EXHIBIT d(xii)
RS INVESTMENT TRUST
INVESTMENT ADVISORY AGREEMENT
This INVESTMENT ADVISORY AGREEMENT ("Agreement") made as of the 26th day of
February, 1999, by and between RS INVESTMENT TRUST, a business trust organized
and existing under the laws of The Commonwealth of Massachusetts (the "Trust"),
on behalf of each of its series of shares of beneficial interest named on
Schedule 1 to this Agreement, as it may be amended by the parties from time to
time (each, a "Fund"), and RS INVESTMENT MANAGEMENT, L.P. (the "Adviser")
WITNESSETH:
WHEREAS, the Trust is an open-end, management investment company, registered as
such under the Investment Company Act of 1940, as amended (the "Act"); and
WHEREAS, the Trust desires to retain the Adviser to render advice and services
to the Trust and each Fund pursuant to the terms and provisions of this
Agreement, and the Adviser is interested in furnishing said advice and services;
NOW, THEREFORE, in consideration of the covenants and the mutual promises
hereinafter set forth, the parties hereto mutually agree as follows:
1. EMPLOYMENT OF ADVISER. (a) The Trust hereby employs the Adviser, and the
Adviser hereby accepts such employment, to render investment advice and
investment management services with respect to the assets of each Fund,
consistent with the investment objective and policies of such Fund and subject
to the supervision and direction of the Trust's Board of Trustees. The Adviser
shall, except as otherwise provided for herein, as part of its duties hereunder,
(i) furnish the Trust with investment advice, research, and recommendations with
respect to the investment of each Fund's assets and the purchase and sale of its
portfolio securities, including the taking of such other steps as may be
necessary to implement such advice and recommendations, (ii) furnish the Trust
and each Fund with reports, statements, and other data on securities, economic
conditions, and other pertinent subjects in respect of the investment management
of each Fund which the Trust's Board of Trustees may request, and (iii) in
general superintend and manage the investments of each Fund, subject to the
ultimate supervision and direction of the Trust's Board of Trustees. In
addition, in respect of each Fund designated as an "Administrative Fund" on
Schedule 1 to this Agreement, the Adviser shall, except as otherwise provided
for herein, render or make available all administrative services needed for the
management and operation of the Fund, and shall furnish such office space and
personnel as are needed by the Fund.
(b) The Adviser shall determine the securities to be purchased or sold by each
Fund and will place orders pursuant to its determinations with or through such
persons, brokers, or dealers in conformity with the policy with respect to
brokerage as set forth in the Trust's Registration Statement and each Fund's
Prospectus and Statement of Additional Information or as the Trustees may direct
from time to time.
2. SUB-ADVISERS AND CONSULTANTS. The Adviser may from time to time, in its
discretion, delegate certain of its responsibilities under this Agreement in
respect of any Fund to one or more qualified companies, each of which is
registered under the Investment Advisers Act of 1940, as amended, provided that
the separate costs of employing such companies and of the companies themselves
are borne by the Adviser and not by the Fund in question.

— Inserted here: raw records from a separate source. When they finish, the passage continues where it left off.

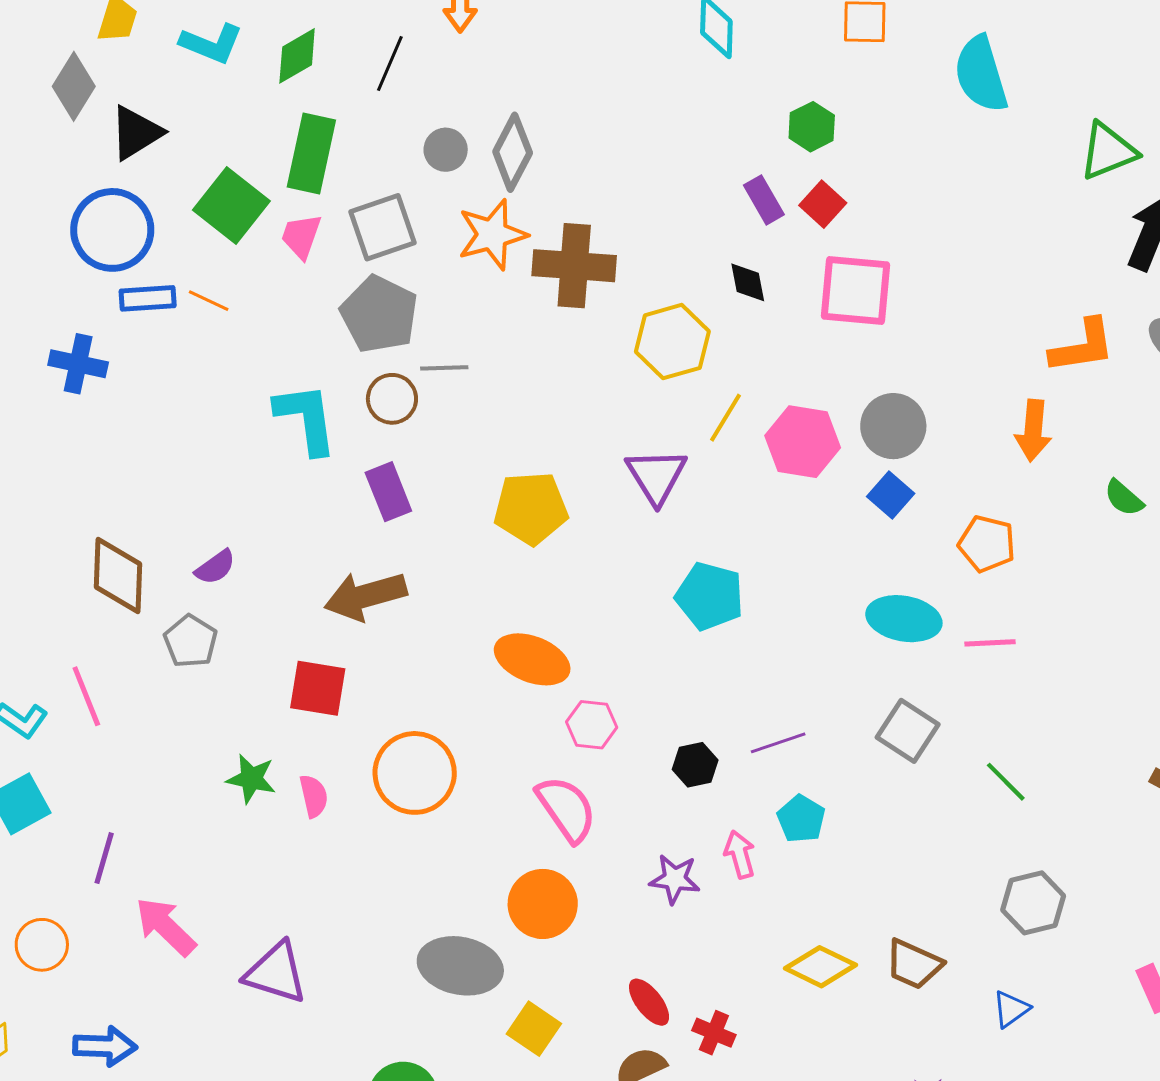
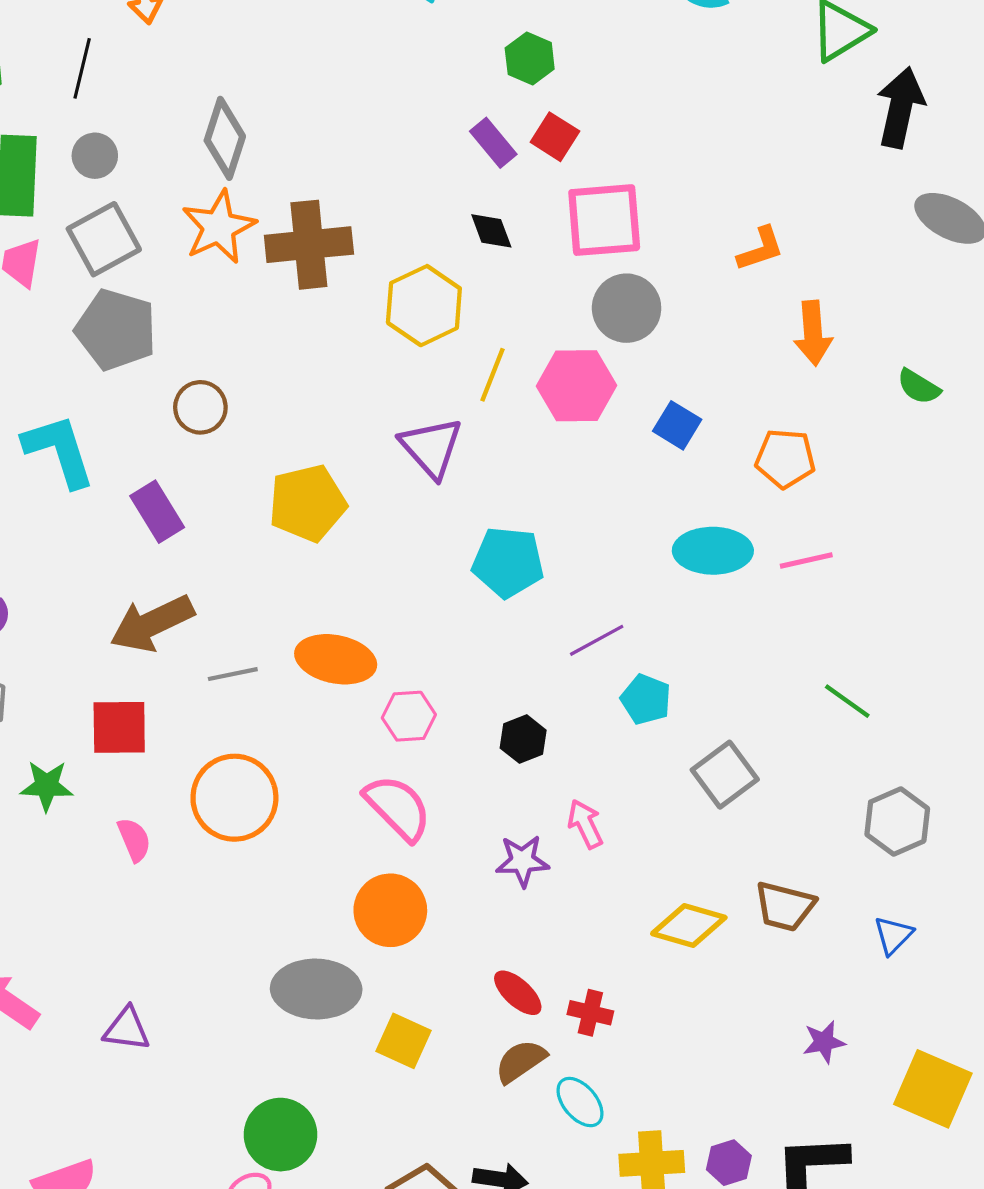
gray circle: (446, 150) -> (95, 156), moved
orange L-shape: (1083, 346) -> (760, 249), moved, size x0.7
gray line: (444, 368) -> (233, 674), moved
brown circle: (392, 399) -> (200, 407), moved
gray circle: (893, 426) -> (627, 308), moved
gray square: (908, 731) -> (725, 775), moved, turned 30
purple line: (778, 743) -> (597, 640), moved
green star: (251, 779) -> (47, 786), moved
cyan pentagon: (801, 819) -> (646, 699), moved
purple triangle: (276, 973) -> (127, 1029), size x0.7

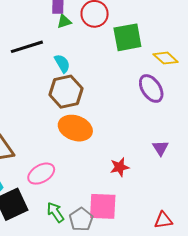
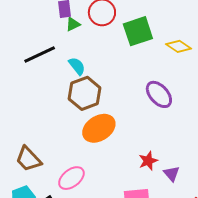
purple ellipse: (151, 88) -> (159, 94), moved
orange ellipse: (75, 128) -> (99, 128), turned -44
purple triangle: (160, 148) -> (171, 174), moved

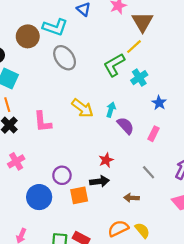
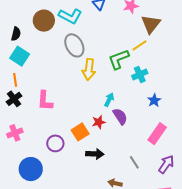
yellow arrow: (83, 108) -> (89, 69), moved, turned 50
pink rectangle: (153, 134) -> (157, 134), moved, size x1.5
red star: (106, 160) -> (99, 122), moved
purple circle: (62, 175) -> (55, 143), moved
black arrow: (99, 181) -> (95, 154), moved
orange square: (79, 195) -> (80, 132), moved, turned -30

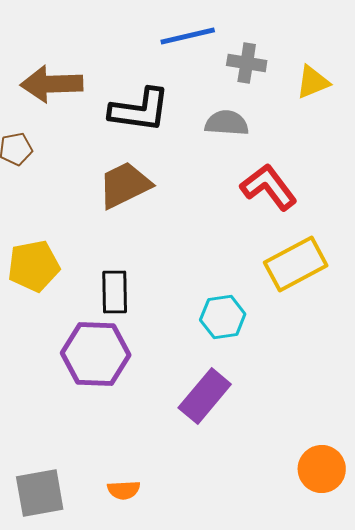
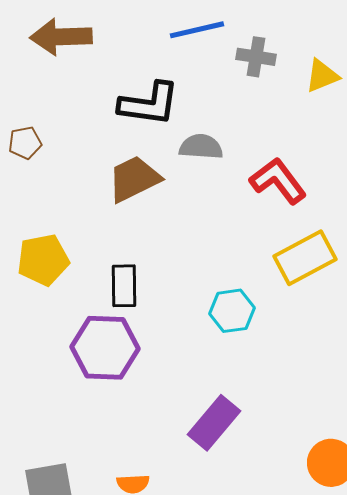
brown arrow: (52, 84) -> (61, 37), moved
gray semicircle: (227, 123) -> (201, 147), moved
purple rectangle: (205, 396) -> (214, 423), moved

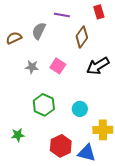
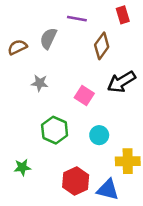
pink square: (58, 66) -> (84, 95), moved

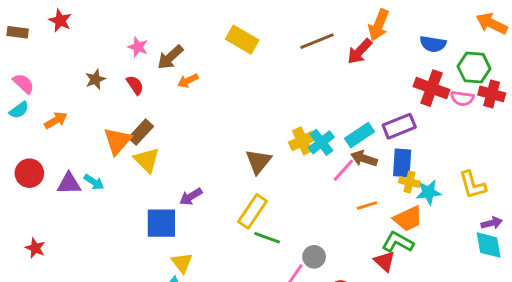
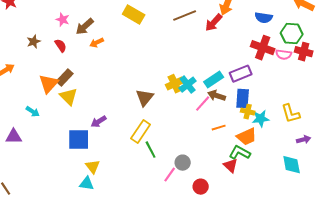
purple triangle: (69, 183) -> (14, 137), moved
green line: (267, 238) -> (151, 150), turned 42
cyan diamond: (489, 245) -> (292, 165), moved

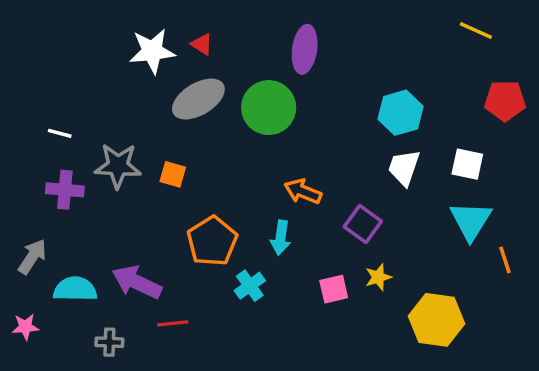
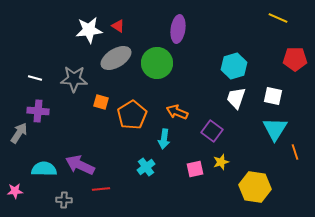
gray star: (118, 166) -> (74, 79), moved
orange pentagon: (212, 241) -> (132, 115), moved
gray arrow: (32, 257) -> (19, 133), moved

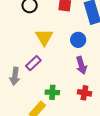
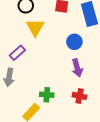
yellow triangle: (44, 37) -> (35, 27), moved
purple rectangle: (33, 63) -> (17, 53), moved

3. ADVISER IS INDEPENDENT CONTRACTOR. The Adviser shall, for all purposes
herein, be deemed to be an independent contractor, and shall, unless otherwise
expressly provided and authorized, have no authority to act for or represent the
Trust or any Fund in any way, or in any way be deemed an agent for the Trust or
any Fund. It is expressly understood and agreed that the services to be rendered
by the Adviser to the Trust and each Fund under the provisions of this Agreement
are not to be deemed exclusive, and the Adviser shall be free to render similar
or different services to others so long as its ability to render the services
provided for in this Agreement shall not be impaired thereby.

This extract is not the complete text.